| WORK REQUIRED |
Retype the entries below exactly, and keep every picture out of your version.

(Page-level text extractions)
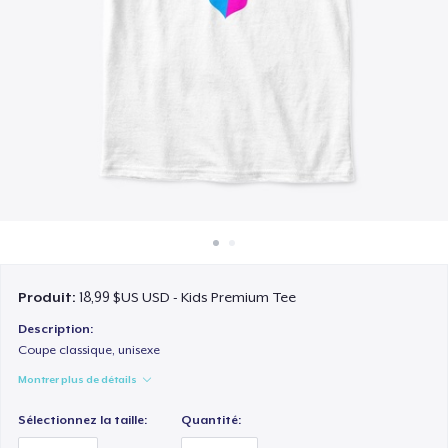
Comment ça marche
Vendez partout
Vendre n'importe quoi
Produit:
18,99 $US USD - Kids Premium Tee
Description:
Coupe classique, unisexe
Montrer plus de détails
Sélectionnez la taille:
Quantité:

| OUTPUT |
Comment ça marche
Vendez partout
Vendre n'importe quoi
Produit:
18,99 $US USD - Kids Premium Tee
Description:
Coupe classique, unisexe
Montrer plus de détails
Sélectionnez la taille:
Quantité:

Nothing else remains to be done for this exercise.